Somewhere below, one line contains "wir diese Änderungen" and a later line contains "kontaktieren.". Output those two lines and everything between them exactly, and nothing else.

** Opening EXTRACTED RECORDS block **

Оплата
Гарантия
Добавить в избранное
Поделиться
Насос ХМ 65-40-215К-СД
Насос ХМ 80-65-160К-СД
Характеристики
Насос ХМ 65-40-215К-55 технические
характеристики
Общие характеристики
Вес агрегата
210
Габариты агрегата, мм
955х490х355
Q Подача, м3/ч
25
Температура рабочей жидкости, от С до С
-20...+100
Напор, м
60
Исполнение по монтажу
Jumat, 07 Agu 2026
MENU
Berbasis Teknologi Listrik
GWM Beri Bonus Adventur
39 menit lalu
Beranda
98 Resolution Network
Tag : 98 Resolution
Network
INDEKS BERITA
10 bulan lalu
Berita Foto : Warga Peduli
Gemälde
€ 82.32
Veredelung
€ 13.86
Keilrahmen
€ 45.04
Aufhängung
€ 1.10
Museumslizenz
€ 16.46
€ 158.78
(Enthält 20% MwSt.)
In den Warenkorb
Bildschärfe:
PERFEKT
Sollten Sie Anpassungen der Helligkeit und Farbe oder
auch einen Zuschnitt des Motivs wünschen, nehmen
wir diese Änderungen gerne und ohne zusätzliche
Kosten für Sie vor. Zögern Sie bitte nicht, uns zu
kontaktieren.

** Closing EXTRACTED RECORDS block **
** Opening EXTRACTED RECORDS block **

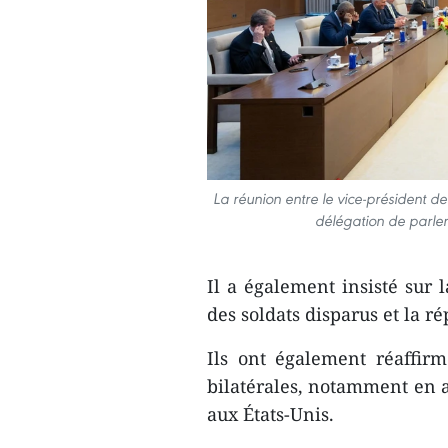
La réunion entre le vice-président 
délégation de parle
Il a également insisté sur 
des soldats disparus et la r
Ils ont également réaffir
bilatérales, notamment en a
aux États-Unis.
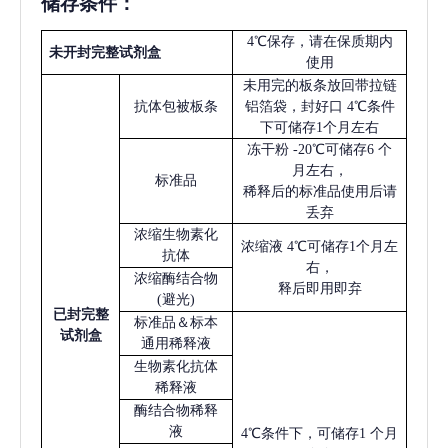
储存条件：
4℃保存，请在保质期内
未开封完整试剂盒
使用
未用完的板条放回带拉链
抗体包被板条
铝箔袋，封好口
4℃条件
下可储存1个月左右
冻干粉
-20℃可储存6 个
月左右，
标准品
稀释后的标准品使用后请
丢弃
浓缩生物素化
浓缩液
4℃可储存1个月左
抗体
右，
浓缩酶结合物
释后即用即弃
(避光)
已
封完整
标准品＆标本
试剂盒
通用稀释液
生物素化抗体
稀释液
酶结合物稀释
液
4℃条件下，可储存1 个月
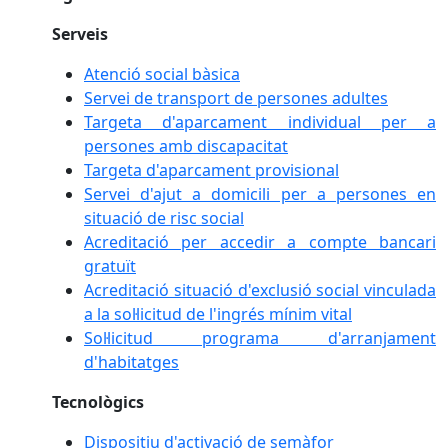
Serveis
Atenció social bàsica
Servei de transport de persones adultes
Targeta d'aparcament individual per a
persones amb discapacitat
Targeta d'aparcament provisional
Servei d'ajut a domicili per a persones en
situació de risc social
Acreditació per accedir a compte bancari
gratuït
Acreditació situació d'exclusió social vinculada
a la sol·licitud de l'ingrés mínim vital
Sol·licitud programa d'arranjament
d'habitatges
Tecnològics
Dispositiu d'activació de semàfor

** Closing EXTRACTED RECORDS block **
** Opening EXTRACTED RECORDS block **

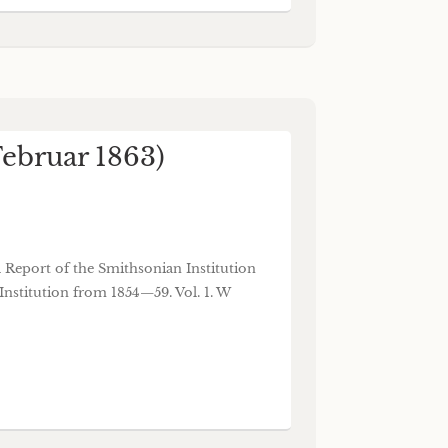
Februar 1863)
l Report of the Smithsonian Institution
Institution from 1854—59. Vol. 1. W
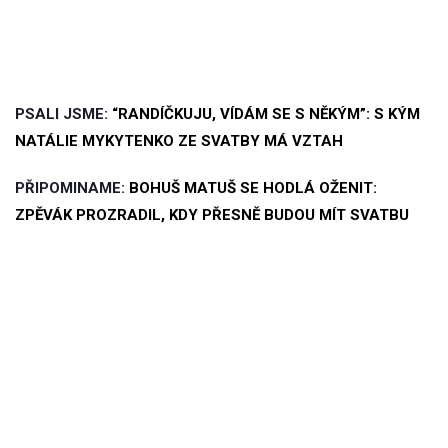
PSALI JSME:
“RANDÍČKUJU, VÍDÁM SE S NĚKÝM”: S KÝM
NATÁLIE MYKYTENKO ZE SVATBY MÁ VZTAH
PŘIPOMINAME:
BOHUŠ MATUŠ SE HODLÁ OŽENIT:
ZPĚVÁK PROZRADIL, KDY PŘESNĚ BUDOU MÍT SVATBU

** Closing EXTRACTED RECORDS block **

_OUTPUT FOR THIS TASK_.
wir diese Änderungen gerne und ohne zusätzliche
Kosten für Sie vor. Zögern Sie bitte nicht, uns zu
kontaktieren.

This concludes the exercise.